00000010 73 f9 2e 01 fc d8 26 80 49 89 4c 19 d7 2e cd cb s.....&.I.L.....
Which gives you the 32-byte PSK value to copy into the hcpy program.
SSL logging
The Frida script will also dump all of the SSL traffic so that you can see different endpoints and things. Not much is documented yet.

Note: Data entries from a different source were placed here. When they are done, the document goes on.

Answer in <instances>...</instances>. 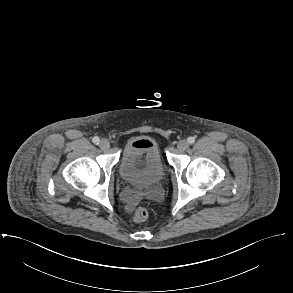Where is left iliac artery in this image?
<instances>
[{
  "instance_id": "44dca946",
  "label": "left iliac artery",
  "mask_w": 293,
  "mask_h": 293,
  "mask_svg": "<svg viewBox=\"0 0 293 293\" xmlns=\"http://www.w3.org/2000/svg\"><path fill=\"white\" fill-rule=\"evenodd\" d=\"M187 141H188L189 144H193L195 142V138L194 137H189L187 139Z\"/></svg>"
}]
</instances>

Note that the TX from the phone on the websocket is "masked" with an repeating 4-byte XOR that is sent in the first part of each messages. The script could be augmented to decode those as well. The replies from the device are not masked so they can be read in the clear.
hcpy
The hcpy tool can contact your device, and if the PSK is correct, it will
register for notification of events.
RX: {'sID': 2354590730, 'msgID': 3734589701, 'resource': '/ei/initialValues', 'version': 2, 'action': 'POST', 'data': [{'edMsgID': 3182729968}]}
TX: {"sID":2354590730,"msgID":3734589701,"resource":"/ei/initialValues","version":2,"action":"RESPONSE","data":[{"deviceType":"Application","deviceName":"py-hca","deviceID":"1234"}]}
TX: {"sID":2354590730,"msgID":3182729968,"resource":"/ci/services","version":1,"action":"GET"}
TX: {"sID":2354590730,"msgID":3182729969,"resource":"/iz/info","version":1,"action":"GET"}
TX: {"sID":2354590730,"msgID":3182729970,"resource":"/ei/deviceReady","version":2,"action":"NOTIFY"}
RX: {'sID': 2354590730, 'msgID': 3182729968, 'resource': '/ci/services', 'version': 1, 'action': 'RESPONSE', 'data': [{'service': 'ci', 'version': 3}, {'service': 'ei', 'version': 2}, {'service': 'iz', 'version': 1}, {'service': 'ni', 'version': 1}, {'service': 'ro', 'version': 1}]}
RX: {'sID': 2354590730, 'msgID': 3182729969, 'resource': '/iz/info', 'version': 1, 'action': 'RESPONSE', 'data': [{'deviceID': '....', 'eNumber': 'SX65EX56CN/11', 'brand': 'SIEMENS', 'vib': 'SX65EX56CN', 'mac': '....', 'haVersion': '1.4', 'swVersion': '3.2.10.20200911163726', 'hwVersion': '2.0.0.2', 'deviceType': 'Dishwasher', 'deviceInfo': '', 'customerIndex': '11', 'serialNumber': '....', 'fdString': '0201', 'shipSki': '....'}]}
There are other things that can be hooked in the application
to get the mappings of the uid to actual menu settings and
XML files of the configuratio parameters. TODO: document this.